• **To do**
Your reply should hold only the lines from the records below where "Note" occurs.

• **Data to examine**

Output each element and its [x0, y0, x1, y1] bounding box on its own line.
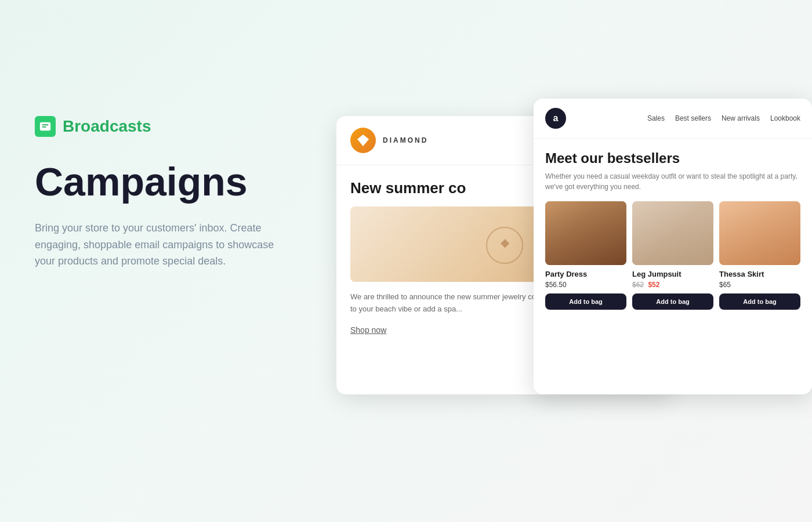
product-price-1: $56.50	[545, 281, 626, 289]
product-card-thessa-skirt: Thessa Skirt $65 Add to bag	[719, 201, 800, 310]
product-image-party-dress	[545, 201, 626, 265]
svg-marker-3	[357, 135, 369, 146]
preview-container: DIAMOND New summer co We are thrilled to…	[336, 99, 812, 400]
price-original-2: $62	[632, 281, 644, 289]
broadcasts-icon	[35, 116, 56, 137]
bestsellers-title: Meet our bestsellers	[545, 150, 800, 166]
svg-rect-2	[42, 126, 46, 128]
product-price-3: $65	[719, 281, 800, 289]
product-name-1: Party Dress	[545, 270, 626, 278]
email-body-bestsellers: Meet our bestsellers Whether you need a …	[534, 139, 812, 321]
diamond-logo	[350, 128, 376, 153]
nav-links: Sales Best sellers New arrivals Lookbook	[647, 114, 800, 122]
broadcasts-label: Broadcasts	[63, 117, 151, 136]
left-panel: Broadcasts Campaigns Bring your store to…	[35, 116, 313, 270]
product-image-leg-jumpsuit	[632, 201, 713, 265]
product-card-leg-jumpsuit: Leg Jumpsuit $62 $52 Add to bag	[632, 201, 713, 310]
product-price-2: $62 $52	[632, 281, 713, 289]
brand-name: DIAMOND	[383, 136, 428, 144]
add-to-bag-button-3[interactable]: Add to bag	[719, 293, 800, 310]
store-logo: a	[545, 108, 566, 129]
price-sale-2: $52	[648, 281, 659, 289]
page-title: Campaigns	[35, 160, 313, 204]
svg-rect-1	[42, 124, 49, 125]
products-grid: Party Dress $56.50 Add to bag Leg Jumpsu…	[545, 201, 800, 310]
nav-best-sellers[interactable]: Best sellers	[675, 114, 711, 122]
email-nav: a Sales Best sellers New arrivals Lookbo…	[534, 99, 812, 139]
nav-new-arrivals[interactable]: New arrivals	[722, 114, 760, 122]
bestsellers-description: Whether you need a casual weekday outfit…	[545, 171, 800, 192]
nav-lookbook[interactable]: Lookbook	[770, 114, 800, 122]
product-card-party-dress: Party Dress $56.50 Add to bag	[545, 201, 626, 310]
shop-now-link[interactable]: Shop now	[350, 325, 386, 335]
product-name-2: Leg Jumpsuit	[632, 270, 713, 278]
product-name-3: Thessa Skirt	[719, 270, 800, 278]
add-to-bag-button-2[interactable]: Add to bag	[632, 293, 713, 310]
broadcasts-header: Broadcasts	[35, 116, 313, 137]
campaigns-description: Bring your store to your customers' inbo…	[35, 220, 278, 270]
nav-sales[interactable]: Sales	[647, 114, 665, 122]
product-image-thessa-skirt	[719, 201, 800, 265]
add-to-bag-button-1[interactable]: Add to bag	[545, 293, 626, 310]
email-card-bestsellers: a Sales Best sellers New arrivals Lookbo…	[534, 99, 812, 394]
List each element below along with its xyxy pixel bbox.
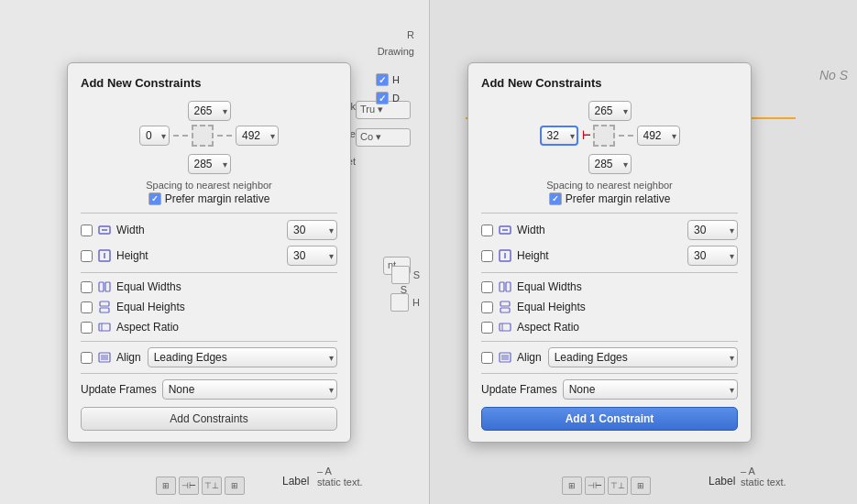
svg-rect-8	[99, 323, 110, 331]
left-sep2	[81, 272, 337, 273]
left-aspect-ratio-icon	[97, 320, 112, 334]
right-width-checkbox[interactable]	[481, 225, 493, 236]
right-prefer-checkbox[interactable]: ✓	[549, 192, 562, 205]
right-spacing-left-container: 32 ⊢	[540, 126, 578, 146]
right-equal-heights-checkbox[interactable]	[481, 301, 493, 313]
right-sep1	[481, 213, 738, 214]
left-spacing-top-select[interactable]: 265	[188, 101, 231, 121]
right-equal-widths-label: Equal Widths	[517, 280, 738, 293]
left-sep3	[81, 341, 337, 342]
right-width-label: Width	[517, 224, 683, 236]
right-equal-heights-label: Equal Heights	[517, 301, 738, 313]
left-width-icon	[97, 223, 112, 237]
svg-rect-4	[99, 282, 104, 291]
right-equal-widths-row: Equal Widths	[481, 279, 738, 295]
right-spacing-right-select[interactable]: 492	[637, 126, 680, 146]
left-update-frames-select[interactable]: None	[162, 379, 337, 400]
right-height-label: Height	[517, 249, 683, 262]
left-align-value-wrapper[interactable]: Leading Edges	[148, 347, 337, 367]
left-spacing-left-select[interactable]: 0	[139, 126, 170, 146]
right-equal-heights-row: Equal Heights	[481, 299, 738, 315]
left-prefer-label: Prefer margin relative	[165, 192, 270, 205]
left-update-frames-wrapper[interactable]: None	[162, 379, 337, 400]
bg-nt-row: S	[391, 266, 420, 284]
left-align-text: Align	[116, 351, 141, 364]
left-spacing-left-wrapper[interactable]: 0	[139, 126, 170, 146]
left-width-value-select[interactable]: 30	[287, 220, 337, 240]
right-align-value-wrapper[interactable]: Leading Edges	[548, 347, 738, 367]
left-add-constraints-button[interactable]: Add Constraints	[81, 407, 337, 431]
right-width-value-select[interactable]: 30	[687, 220, 738, 240]
right-equal-heights-icon	[498, 300, 512, 314]
left-height-icon	[97, 248, 112, 263]
left-spacing-top-wrapper[interactable]: 265	[188, 101, 231, 121]
left-align-checkbox[interactable]	[81, 352, 93, 364]
right-equal-widths-icon	[498, 279, 512, 294]
left-equal-widths-checkbox[interactable]	[81, 281, 93, 293]
right-spacing-top-select[interactable]: 265	[588, 101, 632, 121]
right-width-value-wrapper[interactable]: 30	[687, 220, 738, 240]
left-spacing-bottom-select[interactable]: 285	[188, 154, 231, 174]
right-spacing-bottom-wrapper[interactable]: 285	[588, 154, 632, 174]
left-equal-heights-label: Equal Heights	[116, 301, 337, 313]
right-height-value-wrapper[interactable]: 30	[687, 246, 738, 266]
left-width-row: Width 30	[81, 219, 337, 241]
left-width-label: Width	[116, 224, 282, 236]
svg-rect-18	[500, 282, 504, 291]
left-height-value-select[interactable]: 30	[287, 246, 337, 266]
left-height-label: Height	[116, 249, 282, 262]
right-align-checkbox[interactable]	[481, 352, 493, 364]
left-prefer-checkbox[interactable]: ✓	[148, 192, 161, 205]
right-update-frames-label: Update Frames	[481, 383, 557, 396]
left-width-value-wrapper[interactable]: 30	[287, 220, 337, 240]
left-equal-heights-checkbox[interactable]	[81, 301, 93, 313]
left-dash-line-l	[173, 135, 188, 137]
bg-label-right-sub: – Astatic text.	[741, 466, 786, 488]
right-spacing-right-wrapper[interactable]: 492	[637, 126, 680, 146]
right-align-value-select[interactable]: Leading Edges	[548, 347, 738, 367]
svg-rect-22	[500, 323, 511, 331]
left-update-frames-label: Update Frames	[81, 383, 157, 396]
left-align-value-select[interactable]: Leading Edges	[148, 347, 337, 367]
left-height-value-wrapper[interactable]: 30	[287, 246, 337, 266]
right-align-icon	[498, 350, 512, 365]
right-spacing-section: 265 32 ⊢ 4	[481, 101, 738, 174]
right-height-checkbox[interactable]	[481, 250, 493, 262]
right-spacing-left-select[interactable]: 32	[540, 126, 578, 146]
right-spacing-top-wrapper[interactable]: 265	[588, 101, 632, 121]
right-equal-widths-checkbox[interactable]	[481, 281, 493, 293]
left-spacing-bottom-wrapper[interactable]: 285	[188, 154, 231, 174]
right-align-row: Align Leading Edges	[481, 347, 738, 367]
right-aspect-ratio-row: Aspect Ratio	[481, 319, 738, 335]
left-equal-widths-icon	[97, 279, 112, 294]
right-spacing-left-wrapper[interactable]: 32	[540, 126, 578, 146]
right-update-frames-select[interactable]: None	[563, 379, 738, 400]
left-aspect-ratio-row: Aspect Ratio	[81, 319, 337, 335]
bg-cb-d: ✓ D	[376, 92, 400, 104]
right-spacing-bottom-select[interactable]: 285	[588, 154, 632, 174]
svg-rect-7	[100, 308, 109, 312]
svg-rect-19	[506, 282, 511, 291]
svg-rect-6	[100, 301, 109, 306]
right-height-value-select[interactable]: 30	[687, 246, 738, 266]
right-add-constraint-button[interactable]: Add 1 Constraint	[481, 407, 738, 431]
right-spacing-middle-row: 32 ⊢ 492	[540, 125, 680, 147]
bg-h-row2: H	[390, 293, 420, 312]
left-spacing-right-select[interactable]: 492	[236, 126, 279, 146]
right-constraint-panel: Add New Constraints 265 32 ⊢	[467, 62, 752, 443]
right-width-row: Width 30	[481, 219, 738, 241]
left-sep4	[81, 373, 337, 374]
left-spacing-right-wrapper[interactable]: 492	[236, 126, 279, 146]
bottom-toolbar-left: ⊞ ⊣⊢ ⊤⊥ ⊞	[156, 477, 245, 495]
left-width-checkbox[interactable]	[81, 225, 93, 236]
left-height-checkbox[interactable]	[81, 250, 93, 262]
bg-r-label: R	[407, 29, 414, 40]
right-update-frames-row: Update Frames None	[481, 379, 738, 400]
left-height-row: Height 30	[81, 245, 337, 267]
right-update-frames-wrapper[interactable]: None	[563, 379, 738, 400]
right-aspect-ratio-checkbox[interactable]	[481, 322, 493, 334]
bg-drawing-label: Drawing	[378, 46, 414, 57]
left-aspect-ratio-checkbox[interactable]	[81, 322, 93, 334]
left-sep1	[81, 213, 337, 214]
left-prefer-row: ✓ Prefer margin relative	[81, 192, 337, 205]
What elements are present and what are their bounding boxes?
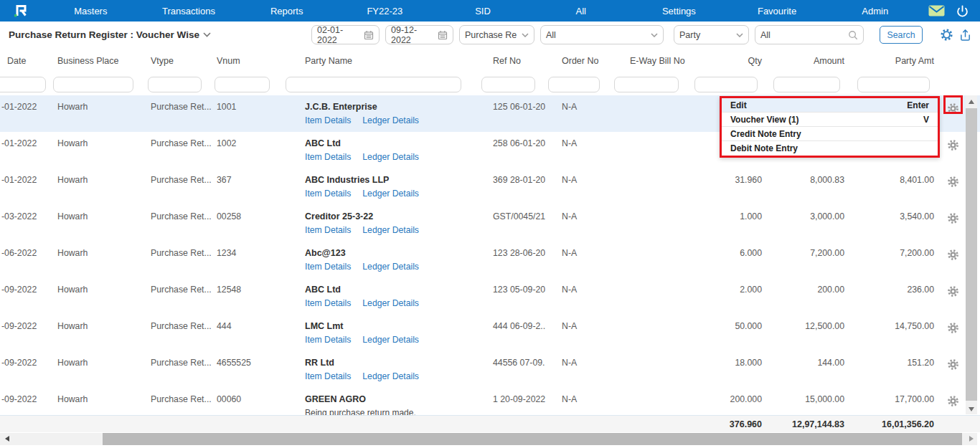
search-button[interactable]: Search <box>880 26 923 44</box>
filter-input-party-amt[interactable] <box>857 77 930 92</box>
cell-amount: 15,000.00 <box>768 394 850 408</box>
row-gear-icon[interactable] <box>940 138 966 152</box>
menu-item-credit-note-entry[interactable]: Credit Note Entry <box>722 127 938 141</box>
vertical-scrollbar-thumb[interactable] <box>966 108 977 401</box>
power-icon[interactable] <box>956 5 969 17</box>
filter-input-party-name[interactable] <box>286 77 461 92</box>
horizontal-scrollbar[interactable] <box>0 433 977 445</box>
cell-business-place: Howarh <box>50 138 143 152</box>
table-row[interactable]: -09-2022 Howarh Purchase Ret... 444 LMC … <box>0 315 980 351</box>
col-header-party-amt[interactable]: Party Amt <box>850 56 940 66</box>
col-header-party-name[interactable]: Party Name <box>280 56 477 66</box>
col-header-ref-no[interactable]: Ref No <box>477 56 545 66</box>
date-to-input[interactable]: 09-12-2022 <box>385 25 453 44</box>
filter-input-amount[interactable] <box>773 77 840 92</box>
ledger-details-link[interactable]: Ledger Details <box>362 115 419 128</box>
col-header-amount[interactable]: Amount <box>768 56 850 66</box>
filter-input-eway-bill-no[interactable] <box>614 77 679 92</box>
menu-item-edit[interactable]: Edit Enter <box>722 98 938 113</box>
col-header-date[interactable]: Date <box>0 56 50 66</box>
menu-item-voucher-view[interactable]: Voucher View (1) V <box>722 113 938 127</box>
date-from-input[interactable]: 02-01-2022 <box>311 25 380 44</box>
scroll-right-icon[interactable] <box>969 436 974 442</box>
ledger-details-link[interactable]: Ledger Details <box>362 189 419 201</box>
item-details-link[interactable]: Item Details <box>305 262 351 275</box>
row-gear-icon[interactable] <box>940 248 966 262</box>
col-header-eway-bill-no[interactable]: E-Way Bill No <box>610 56 689 66</box>
ledger-details-link[interactable]: Ledger Details <box>362 335 419 348</box>
cell-amount: 3,000.00 <box>768 211 850 225</box>
vertical-scrollbar[interactable] <box>966 95 977 414</box>
cell-qty: 2.000 <box>689 285 768 298</box>
row-gear-icon[interactable] <box>940 102 966 115</box>
filter-input-business-place[interactable] <box>53 77 133 92</box>
settings-gear-icon[interactable] <box>940 28 953 42</box>
ledger-details-link[interactable]: Ledger Details <box>362 371 419 384</box>
item-details-link[interactable]: Item Details <box>305 189 351 201</box>
item-details-link[interactable]: Item Details <box>305 115 351 128</box>
nav-item-transactions[interactable]: Transactions <box>140 6 238 16</box>
export-icon[interactable] <box>959 29 971 42</box>
filter-input-vtype[interactable] <box>148 77 202 92</box>
filter-input-date[interactable] <box>0 77 46 92</box>
voucher-type-select[interactable]: Purchase Re <box>459 25 534 44</box>
col-header-qty[interactable]: Qty <box>689 56 768 66</box>
page-title[interactable]: Purchase Return Register : Voucher Wise <box>9 29 211 40</box>
scroll-left-icon[interactable] <box>5 436 9 442</box>
all-filter-select[interactable]: All <box>540 25 664 44</box>
cell-vnum: 367 <box>212 175 280 189</box>
search-input[interactable]: All <box>755 25 864 44</box>
scroll-up-icon[interactable] <box>969 100 974 104</box>
nav-item-reports[interactable]: Reports <box>237 6 336 16</box>
filter-input-qty[interactable] <box>694 77 758 92</box>
nav-item-fy[interactable]: FY22-23 <box>336 6 434 16</box>
item-details-link[interactable]: Item Details <box>305 152 351 165</box>
toolbar: Purchase Return Register : Voucher Wise … <box>0 22 980 48</box>
cell-ref-no: 1 20-09-2022 <box>477 394 545 408</box>
row-gear-icon[interactable] <box>940 394 966 408</box>
cell-eway-bill-no <box>610 175 689 189</box>
col-header-business-place[interactable]: Business Place <box>50 56 143 66</box>
mail-icon[interactable] <box>928 5 945 16</box>
cell-order-no: N-A <box>545 102 610 115</box>
table-row[interactable]: -09-2022 Howarh Purchase Ret... 00060 GR… <box>0 388 980 415</box>
top-nav: Masters Transactions Reports FY22-23 SID… <box>0 0 980 22</box>
party-select[interactable]: Party <box>674 25 749 44</box>
item-details-link[interactable]: Item Details <box>305 335 351 348</box>
row-gear-icon[interactable] <box>940 175 966 189</box>
col-header-vnum[interactable]: Vnum <box>212 56 280 66</box>
col-header-vtype[interactable]: Vtype <box>143 56 212 66</box>
nav-item-favourite[interactable]: Favourite <box>728 6 826 16</box>
nav-item-settings[interactable]: Settings <box>630 6 728 16</box>
nav-item-all[interactable]: All <box>532 6 630 16</box>
table-row[interactable]: -06-2022 Howarh Purchase Ret... 1234 Abc… <box>0 242 980 278</box>
ledger-details-link[interactable]: Ledger Details <box>362 298 419 311</box>
table-row[interactable]: -09-2022 Howarh Purchase Ret... 4655525 … <box>0 351 980 388</box>
item-details-link[interactable]: Item Details <box>305 298 351 311</box>
cell-party-amt: 8,401.00 <box>850 175 940 189</box>
col-header-order-no[interactable]: Order No <box>545 56 610 66</box>
ledger-details-link[interactable]: Ledger Details <box>362 152 419 165</box>
nav-item-sid[interactable]: SID <box>434 6 532 16</box>
ledger-details-link[interactable]: Ledger Details <box>362 262 419 275</box>
table-row[interactable]: -03-2022 Howarh Purchase Ret... 00258 Cr… <box>0 205 980 242</box>
row-gear-icon[interactable] <box>940 358 966 371</box>
nav-item-admin[interactable]: Admin <box>826 6 924 16</box>
row-gear-icon[interactable] <box>940 285 966 298</box>
ledger-details-link[interactable]: Ledger Details <box>362 225 419 238</box>
item-details-link[interactable]: Item Details <box>305 225 351 238</box>
app-logo-icon[interactable] <box>0 0 42 22</box>
scroll-down-icon[interactable] <box>969 407 974 411</box>
item-details-link[interactable]: Item Details <box>305 371 351 384</box>
nav-item-masters[interactable]: Masters <box>42 6 140 16</box>
filter-input-ref-no[interactable] <box>481 77 535 92</box>
table-row[interactable]: -01-2022 Howarh Purchase Ret... 367 ABC … <box>0 168 980 205</box>
filter-input-vnum[interactable] <box>215 77 270 92</box>
filter-input-order-no[interactable] <box>548 77 600 92</box>
horizontal-scrollbar-thumb[interactable] <box>103 433 962 445</box>
row-gear-icon[interactable] <box>940 321 966 335</box>
cell-eway-bill-no <box>610 285 689 298</box>
row-gear-icon[interactable] <box>940 211 966 225</box>
menu-item-debit-note-entry[interactable]: Debit Note Entry <box>722 141 938 156</box>
table-row[interactable]: -09-2022 Howarh Purchase Ret... 12548 AB… <box>0 278 980 315</box>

• **Result for this task**
menu-item-credit-note-entry[interactable]: Credit Note Entry <box>722 127 938 141</box>
menu-item-debit-note-entry[interactable]: Debit Note Entry <box>722 141 938 156</box>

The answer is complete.